A report that the Russians are building a military base in Syria near the historic town of Palmyra is being disputed by a Russian military official, according to its state-run news agency TASS.
The Associated Press reported on Tuesday that a new army base was being built by the Russian military in Palmyra, which is listed by the United Nations Educational, Scientific and Cultural Organization (UNESCO) as a world heritage site.
The Islamic State once held the town for 10 months before being pushed out by Syrian troops and Russian airstrikes in March. The American School of Oriental Research's Cultural Heritage Initiative posted pictures from the satellite imagery and analytics company DigitalGlobe that show the construction of the reported military facility at the edge of the ancient site.
A Russian official,
through TASS, refuted The Associated Press story on Tuesday, claiming that the Russian military only has a temporary camp "for sappers" involved in clearing mines left by militants.
"There have been no and are no 'new Russian bases' on the territory of Syria's Palmyra," Russian defense ministry spokesman Maj. Gen. Igor Konashenkov told TASS on Tuesday.

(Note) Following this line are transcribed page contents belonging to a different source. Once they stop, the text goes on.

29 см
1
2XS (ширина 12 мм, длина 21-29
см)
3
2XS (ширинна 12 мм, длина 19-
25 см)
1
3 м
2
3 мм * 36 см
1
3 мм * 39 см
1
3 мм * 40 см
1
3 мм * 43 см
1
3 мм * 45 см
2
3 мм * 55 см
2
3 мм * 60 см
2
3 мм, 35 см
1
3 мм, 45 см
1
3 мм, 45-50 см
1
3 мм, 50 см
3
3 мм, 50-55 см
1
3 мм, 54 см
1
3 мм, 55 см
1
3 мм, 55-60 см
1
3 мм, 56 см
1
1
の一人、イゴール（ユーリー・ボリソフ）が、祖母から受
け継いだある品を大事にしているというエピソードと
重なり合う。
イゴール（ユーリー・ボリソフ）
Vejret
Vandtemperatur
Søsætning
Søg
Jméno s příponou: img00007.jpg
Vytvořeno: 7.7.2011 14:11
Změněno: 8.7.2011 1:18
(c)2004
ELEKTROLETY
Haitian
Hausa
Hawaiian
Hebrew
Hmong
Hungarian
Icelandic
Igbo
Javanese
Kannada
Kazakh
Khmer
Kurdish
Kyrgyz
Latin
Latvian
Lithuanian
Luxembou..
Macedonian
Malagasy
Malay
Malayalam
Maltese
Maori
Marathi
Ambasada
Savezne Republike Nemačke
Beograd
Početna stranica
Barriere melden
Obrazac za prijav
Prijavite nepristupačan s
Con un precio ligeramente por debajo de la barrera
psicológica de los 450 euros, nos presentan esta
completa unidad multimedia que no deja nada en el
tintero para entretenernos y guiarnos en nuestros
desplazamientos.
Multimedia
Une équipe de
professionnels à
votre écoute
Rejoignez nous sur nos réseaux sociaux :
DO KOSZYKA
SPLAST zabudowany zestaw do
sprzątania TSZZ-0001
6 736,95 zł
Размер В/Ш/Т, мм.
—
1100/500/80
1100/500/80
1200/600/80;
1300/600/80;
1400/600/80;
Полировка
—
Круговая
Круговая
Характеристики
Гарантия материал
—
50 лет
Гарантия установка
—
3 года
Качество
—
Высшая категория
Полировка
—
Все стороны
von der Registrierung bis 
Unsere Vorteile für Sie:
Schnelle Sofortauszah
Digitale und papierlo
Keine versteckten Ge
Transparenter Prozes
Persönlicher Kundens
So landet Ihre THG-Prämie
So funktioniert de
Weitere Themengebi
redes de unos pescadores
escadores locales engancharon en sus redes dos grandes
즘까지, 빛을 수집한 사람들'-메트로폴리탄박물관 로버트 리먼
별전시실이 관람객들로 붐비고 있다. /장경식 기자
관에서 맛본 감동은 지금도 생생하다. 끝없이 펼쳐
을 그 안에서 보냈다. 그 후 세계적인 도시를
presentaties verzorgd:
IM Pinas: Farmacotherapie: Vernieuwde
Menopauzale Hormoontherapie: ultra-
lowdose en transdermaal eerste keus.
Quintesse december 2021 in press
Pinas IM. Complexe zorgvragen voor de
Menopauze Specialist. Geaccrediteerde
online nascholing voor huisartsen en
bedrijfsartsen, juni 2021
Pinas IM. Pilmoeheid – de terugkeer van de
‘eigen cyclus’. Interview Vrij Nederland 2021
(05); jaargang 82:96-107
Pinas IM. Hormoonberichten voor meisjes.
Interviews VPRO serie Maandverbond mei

"The satellite photographs of the area's territory, published by UNESCO and mentioned by the agency… feature a temporary camp of units of the International Anti-Mine Center of Russia's Armed Forces, which earlier engaged in mine clearing in the historical part of Palmyra, and today [engage in mine clearing] in the locality of Tadmur," Konashenkov added.
While Maamoun Abdulkarim, head of the antiquities and museums department in Damascus, told The Associated Press that the Russians did not ask permission to build what was called a small barracks, Konashenkov told TASS that authorities were contacted.
"The deployment of the temporary camp until the end of the mine clearing effort has been agreed with the culture ministry and other state institutions of the Syrian Arab Republic," Konashenkov said.
Syrian President Bashar al-Assad praised the recapture of Palmyra in March by the country's army,
noted the BBC News. Abdulkarim told Agence France-Presse that the damage to historic artifacts by the Islamic State in Palmyra was less than first thought.
"We were expecting the worst," Abdulkarim told AFP, according to the BBC News. "But the landscape, in general, is in good shape."